Top 40 Hip Hop Songs 1996

Top 40 Hip Hop Songs 1996

Top 40 Hip Hop Songs 1996: The final year of Hip Hop’s Golden Age? 1996 certainly was a year of endings, with the death of 2Pac, Hip Hop’s biggest icon. Biggie’s death would soon follow – and the void Pac and Big left would give room for Puffy’s shiny suit rap, and the mass-produced generic rap from the No Limit and Cash Money rap factories that would soon start flooding the market. But 1996 still was an excellent year for Hip Hop, arguably one of its best years ever. A lot of classic album releases, and the singles to go along with them. This is our top 40 Hip Hop songs of 1996. Agree? Disagree? Discuss!
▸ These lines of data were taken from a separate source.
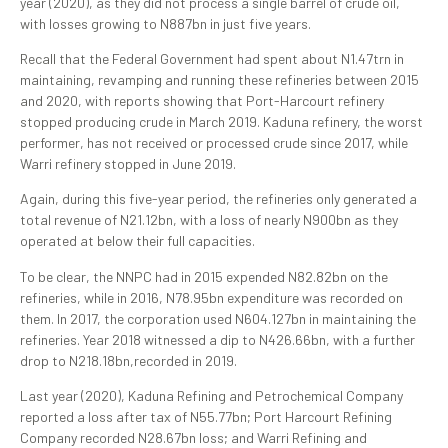
year (2020), as they did not process a single barrel of crude oil,
with losses growing to N887bn in just five years.
Recall that the Federal Government had spent about N1.47trn in
maintaining, revamping and running these refineries between 2015
and 2020, with reports showing that Port-Harcourt refinery
stopped producing crude in March 2019. Kaduna refinery, the worst
performer, has not received or processed crude since 2017, while
Warri refinery stopped in June 2019.
Again, during this five-year period, the refineries only generated a
total revenue of N21.12bn, with a loss of nearly N900bn as they
operated at below their full capacities.
To be clear, the NNPC had in 2015 expended N82.82bn on the
refineries, while in 2016, N78.95bn expenditure was recorded on
them. In 2017, the corporation used N604.127bn in maintaining the
refineries. Year 2018 witnessed a dip to N426.66bn, with a further
drop to N218.18bn,recorded in 2019.
Last year (2020), Kaduna Refining and Petrochemical Company
reported a loss after tax of N55.77bn; Port Harcourt Refining
Company recorded N28.67bn loss; and Warri Refining and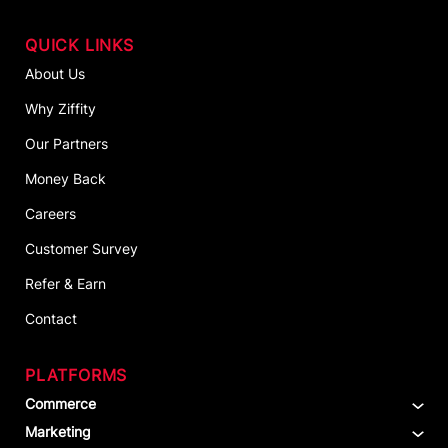
QUICK LINKS
About Us
Why Ziffity
Our Partners
Money Back
Careers
Customer Survey
Refer & Earn
Contact
PLATFORMS
Commerce
Marketing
1. Bone Thugs N Harmony - Tha Crossroads

Released as a single in 1996, and in this version not appearing on their album 1995 E. 1999 Eternal album, “Tha Crossroads” is the biggest selling single and Grammy-winning song by Bone Thugs-N-Harmony. This remake of the original “Crossroad” was done after the death of BTNH mentor Eazy E, which makes this timeless dedication to deceased loved ones all the more heartfelt.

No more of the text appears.